### What is being asked
The expected answer is a copy of every line in the listing that has the word "arrow".

Records shown below:

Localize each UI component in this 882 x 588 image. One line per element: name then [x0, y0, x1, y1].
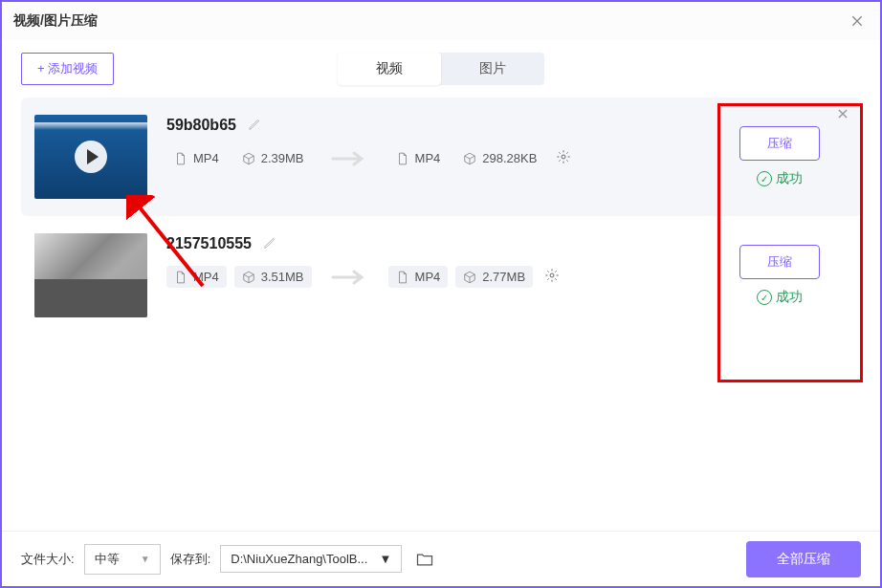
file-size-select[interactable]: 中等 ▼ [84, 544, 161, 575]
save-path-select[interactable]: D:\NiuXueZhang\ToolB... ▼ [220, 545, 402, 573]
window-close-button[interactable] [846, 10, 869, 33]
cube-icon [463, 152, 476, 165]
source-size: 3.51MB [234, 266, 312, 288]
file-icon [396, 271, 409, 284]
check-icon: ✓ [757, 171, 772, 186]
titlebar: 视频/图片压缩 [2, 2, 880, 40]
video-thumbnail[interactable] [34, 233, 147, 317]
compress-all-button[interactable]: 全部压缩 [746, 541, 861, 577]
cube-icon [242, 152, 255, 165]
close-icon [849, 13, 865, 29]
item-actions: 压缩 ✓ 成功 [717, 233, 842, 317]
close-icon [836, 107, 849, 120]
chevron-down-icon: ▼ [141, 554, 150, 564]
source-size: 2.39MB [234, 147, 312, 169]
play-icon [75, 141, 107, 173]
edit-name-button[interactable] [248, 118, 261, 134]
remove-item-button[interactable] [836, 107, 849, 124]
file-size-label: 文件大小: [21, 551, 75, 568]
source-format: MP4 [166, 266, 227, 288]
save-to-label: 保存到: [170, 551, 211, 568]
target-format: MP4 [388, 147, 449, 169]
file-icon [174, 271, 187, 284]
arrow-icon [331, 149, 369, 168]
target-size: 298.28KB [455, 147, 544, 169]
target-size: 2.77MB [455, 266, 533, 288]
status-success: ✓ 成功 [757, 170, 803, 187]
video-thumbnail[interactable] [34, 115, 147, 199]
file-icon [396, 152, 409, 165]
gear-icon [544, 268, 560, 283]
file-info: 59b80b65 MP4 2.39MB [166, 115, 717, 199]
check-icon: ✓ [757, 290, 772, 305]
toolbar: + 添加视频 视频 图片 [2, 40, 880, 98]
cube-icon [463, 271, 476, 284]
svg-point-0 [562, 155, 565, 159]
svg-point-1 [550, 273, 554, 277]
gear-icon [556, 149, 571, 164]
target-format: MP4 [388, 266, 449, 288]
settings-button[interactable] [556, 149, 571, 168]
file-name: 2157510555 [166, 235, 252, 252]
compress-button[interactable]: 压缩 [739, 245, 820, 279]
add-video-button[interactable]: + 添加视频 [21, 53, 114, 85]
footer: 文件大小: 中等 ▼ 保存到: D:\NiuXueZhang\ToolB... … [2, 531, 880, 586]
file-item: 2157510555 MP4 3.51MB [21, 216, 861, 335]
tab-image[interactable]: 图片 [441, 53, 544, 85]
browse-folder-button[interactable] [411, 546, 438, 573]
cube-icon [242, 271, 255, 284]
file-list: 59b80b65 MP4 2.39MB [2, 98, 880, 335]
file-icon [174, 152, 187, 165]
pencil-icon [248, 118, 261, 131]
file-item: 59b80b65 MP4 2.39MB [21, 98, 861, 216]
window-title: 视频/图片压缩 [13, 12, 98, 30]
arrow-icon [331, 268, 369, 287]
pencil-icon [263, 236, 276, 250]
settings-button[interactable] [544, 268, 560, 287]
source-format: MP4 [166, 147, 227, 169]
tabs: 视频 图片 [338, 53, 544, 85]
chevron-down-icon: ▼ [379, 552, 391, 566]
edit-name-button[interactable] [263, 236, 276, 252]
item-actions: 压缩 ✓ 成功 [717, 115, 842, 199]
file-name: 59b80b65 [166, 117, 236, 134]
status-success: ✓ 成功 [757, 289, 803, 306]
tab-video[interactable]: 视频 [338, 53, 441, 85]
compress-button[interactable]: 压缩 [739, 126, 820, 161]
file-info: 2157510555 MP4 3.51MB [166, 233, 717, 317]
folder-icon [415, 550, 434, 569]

End of Records shown.

### Solution below
arrow-icon [331, 149, 369, 168]
arrow-icon [331, 268, 369, 287]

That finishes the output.